* Work to complete
When you transcribe the entries below, keep the wording exact and omit the pictures.

++++ Supplied material ++++

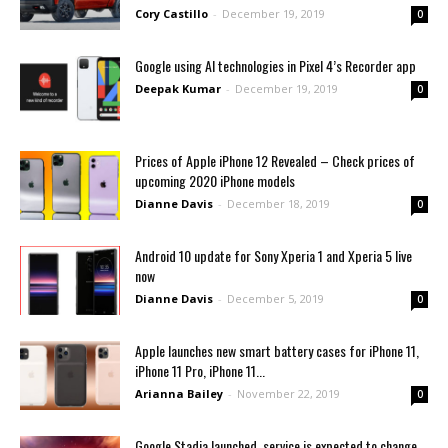
Cory Castillo
-
December 19, 2019
0
Google using AI technologies in Pixel 4’s Recorder app
Deepak Kumar
-
December 19, 2019
0
Prices of Apple iPhone 12 Revealed – Check prices of
upcoming 2020 iPhone models
Dianne Davis
-
December 18, 2019
0
Android 10 update for Sony Xperia 1 and Xperia 5 live
now
Dianne Davis
-
December 5, 2019
0
Apple launches new smart battery cases for iPhone 11,
iPhone 11 Pro, iPhone 11...
Arianna Bailey
-
November 22, 2019
0
Google Stadia launched, service is expected to change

++++

* Problem solution
Cory Castillo
-
December 19, 2019
0
Google using AI technologies in Pixel 4’s Recorder app
Deepak Kumar
-
December 19, 2019
0
Prices of Apple iPhone 12 Revealed – Check prices of
upcoming 2020 iPhone models
Dianne Davis
-
December 18, 2019
0
Android 10 update for Sony Xperia 1 and Xperia 5 live
now
Dianne Davis
-
December 5, 2019
0
Apple launches new smart battery cases for iPhone 11,
iPhone 11 Pro, iPhone 11...
Arianna Bailey
-
November 22, 2019
0
Google Stadia launched, service is expected to change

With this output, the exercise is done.